Following bail, the next step depends on the prosecutor, the defendant, and, at times, the judge. Although a date is set for a trial during the arraignment or preliminary hearing, very few cases nationwide ever go to trial. Prosecutors often have to dismiss the charges because the evidence might have been strong enough to support an arrest, but not strong enough to prove guilt beyond a reasonable doubt. Of the remaining cases, most are resolved through plea bargaining instead of a trial (Hemmens et al., 2017). In these cases, the prosecutor promises a reduced sentence in return for the defendant pleading guilty to a lesser crime.
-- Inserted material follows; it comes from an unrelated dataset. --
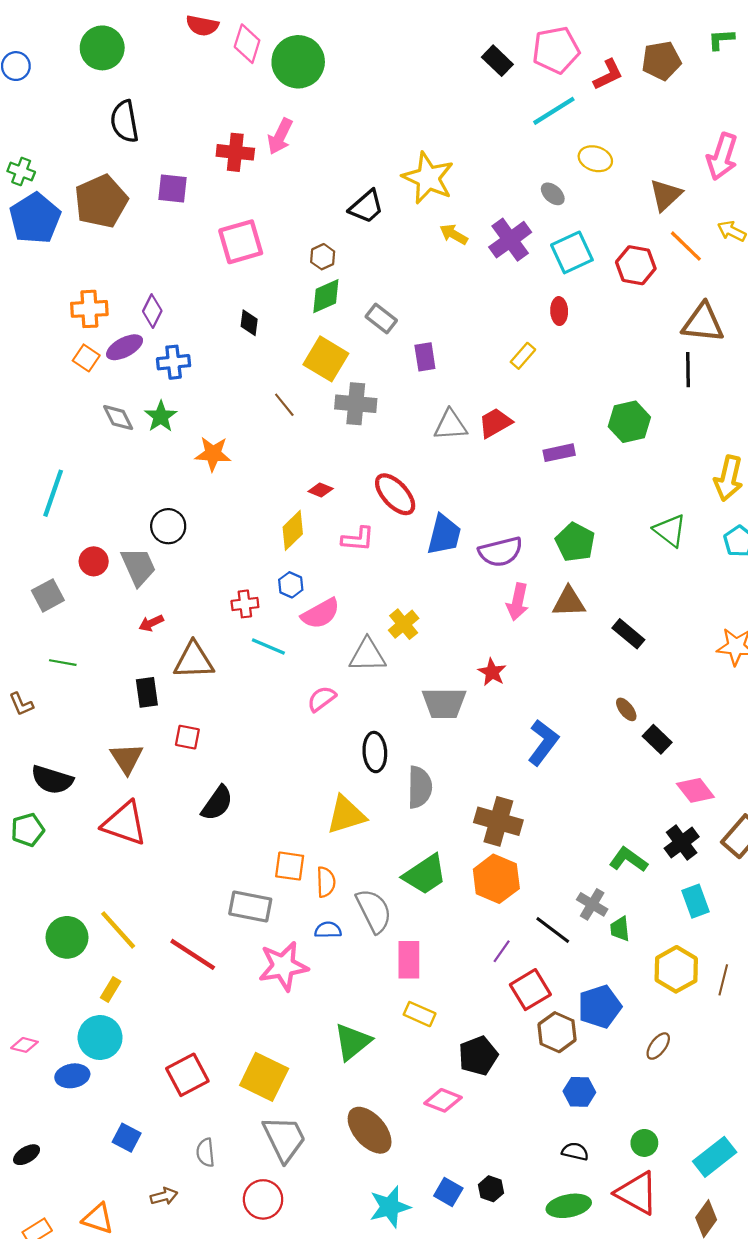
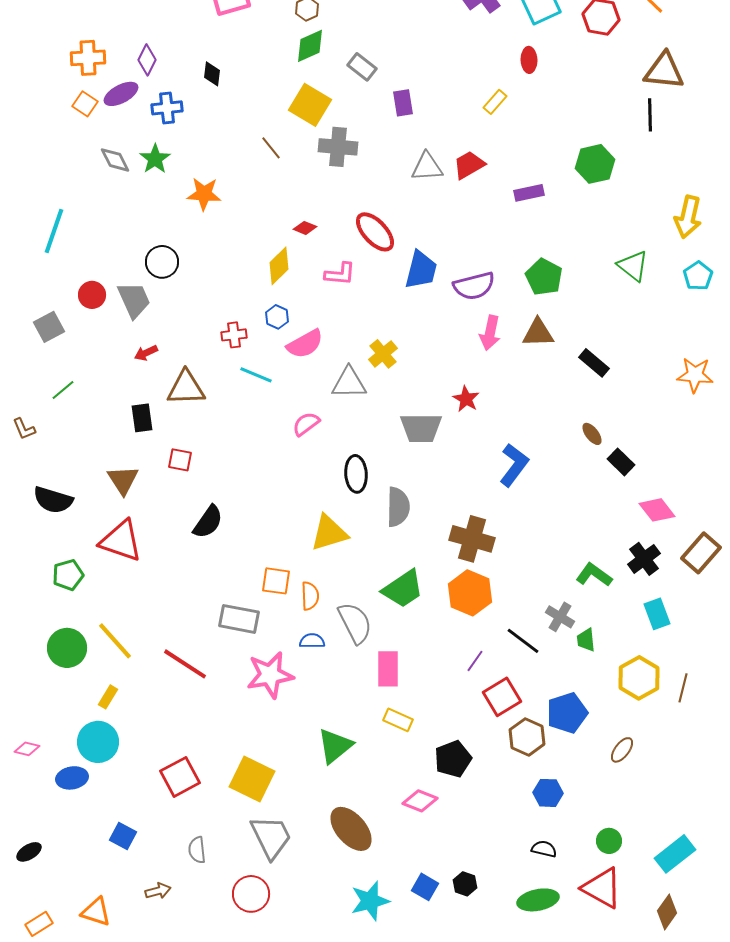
black diamond: (249, 323) -> (212, 74), moved
green line: (63, 663) -> (63, 390), turned -50
green pentagon: (28, 830) -> (68, 575), moved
In doing so, the prosecutor in effect acts as a de facto judge and makes most of the decisions regarding the disposition of a case (Scheck et al., 2003).
Plea bargaining is not limited to criminal cases. A version of it can be found even in traffic courts (Cunningham, 2009). For example, an investigation in the metropolitan St. Louis area discovered that accused speeders retain attorneys (who specialize in traffic cases) to get the charges “adjusted” to nonmoving offenses such as having a loud muffler or a burned- out headlight—offenses that do not result in point penalties for driving records (Osborne, 1992). Prosecutors, who want to clear the traffic docket, prefer plea bargaining, lawyers make money by charging about $250 to negotiate a city ticket, and the accused speeders are not faced with the loss of their driving privileges. There is a silent understanding among the plea bargain participants that, if an offender paid the lawyer, “that’s punishment enough.” Poor people and those who insist on pleading not guilty on their own are the ones who are likely to have their licenses suspended.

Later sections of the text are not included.